SynDiff - Generalized Syntactic Differ Tool

Wouldn't it be nice to have a generalized syntactic differ?

Definition

Well, let's go in reverse order: differ, syntactic, generalized:

'diff' is what you expect it to be. It is a tool that can highlight differences between at least two documents.
'syntactic' means that the input is parseable according to an LL(1) grammar.
'generalized' means that for any language which is defined by an LL(1) grammar we can diff two sentences that are in the language defined by the grammar.

Back Story

The idea for this tool arose from a problem I encountered during an internship in the summer of 2007. I was working on checked-out code that looked like the following:

... various code ...
public funcOne(arguments) {
  ... lots of complicated code ...
}
public funcTwo(arguments) {
  ... lots of complicated code ...
}
public funcThree(arguments) {
  ... lots of complicated code ...
}
... various code ...

I was working hard to understand the code and so made the following trivial change:

... various code ...
public funcTwo(arguments) {
  ... lots of complicated code ...
}
public funcThree(arguments) {
  ... lots of complicated code ...
}
public funcOne(arguments) {
  ... lots of complicated code ...
}
... various code ...

Later, I made three simple changes and tried to check-in my code.
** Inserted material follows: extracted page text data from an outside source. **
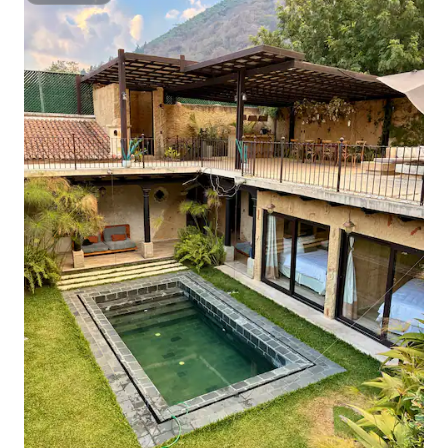
article. REMARQUE : chaque voyageur
est responsable de s'assurer que tous
les vêtements remis pour le
lavage/séchage sont lavables à la
machine/sèche-linge et doivent
spécifier le programme et les degrés
souhaités à notre personnel. Nous ne
serons pas tenus responsables des
vêtements endommagés qui ont été
livrés pour le lavage de la machine. La
propriété est située près de l'église El
Calvario, dans les limites de la ville
d'Antigua. Elle est suffisamment proche
pour profiter du patrimoine colonial, de
la vie nocturne et de l'animation
culturelle de cette belle ville, tout en
offrant intimité et isolement. Marchez
jusqu'aux fermes de Caoba, ils ont un joli
marché fermier et de la musique live le
week-end. Mangez au restaurant voisin
et convoité Le Comedor, il devient très
rapide, mais cela en vaut la peine.
Assistez à un concert en plein air à
l'église La Ermita de la Santa Cruz et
The check-in failed! Why? Because I had made too many changes according to the company's diff-ing tool. I objected because I knew I hadn't changed anything substantial and determined the problem to be the rearranging of functions! I decided that a diff-ing tool which was aware of the syntax and knew which elements did not depend on order would be a better tool.

Simple Example

Consider the following grammars in EBNF form:

Grammar 1:
S -> Line S | Line
Line -> [a string of zero or more characters followed by a newline character]

Grammar 2:
S -> ( Line )*
Line -> [a string of zero or more characters followed by a newline character]

Now consider the following fictional text files:

file1.txt:
one
two
three
four

file2.txt:
three
two
one
four

Then the SynDiff tool would report the following differences in the following two files:

According to grammar 1:
Difference in token 'Line' at line 1, column 1:
file1.txt: one
file2.txt: three
Difference in token 'Line' at line 3, column 1:
file1.txt: three
file2.txt: one

According to grammar 2:
No differences to report.

Notice that when the Kleene star operator is used, ordering is assumed to be unimportant. Since ordering of the lines is unimportant in grammar 2, there are no differences between the files according to SynDiff.

Uses

Version Systems - A version system may be be able to keep a better record of meaningful changes.
Regression Tests - A syntactic differ may yield a better understanding of what has actually changed.

User Interface

Command line.

Usage: syndiff -[options] file1 file2

Options:

g - guess the syntax of the files based on their extensions
j - use the java syntax parser
t - use the text syntax parser
p - use the python syntax parser

Drawbacks

More memory.
More processing power.

Why do the drawbacks not matter? Because we are constantly building faster and faster computers with more and more memory. Check out Moore's Law for more information.

Feasibility Research

Is it possible? YES! For the following reasons:

S. Chawathe, A. Rajaraman, H. Garcia-Molina and J. Widom, “Change Detection in Hierarchically Structured Information”, Proceedings of the ACM SIGMOD International Conference on Management of Data, Montreal, June 1996.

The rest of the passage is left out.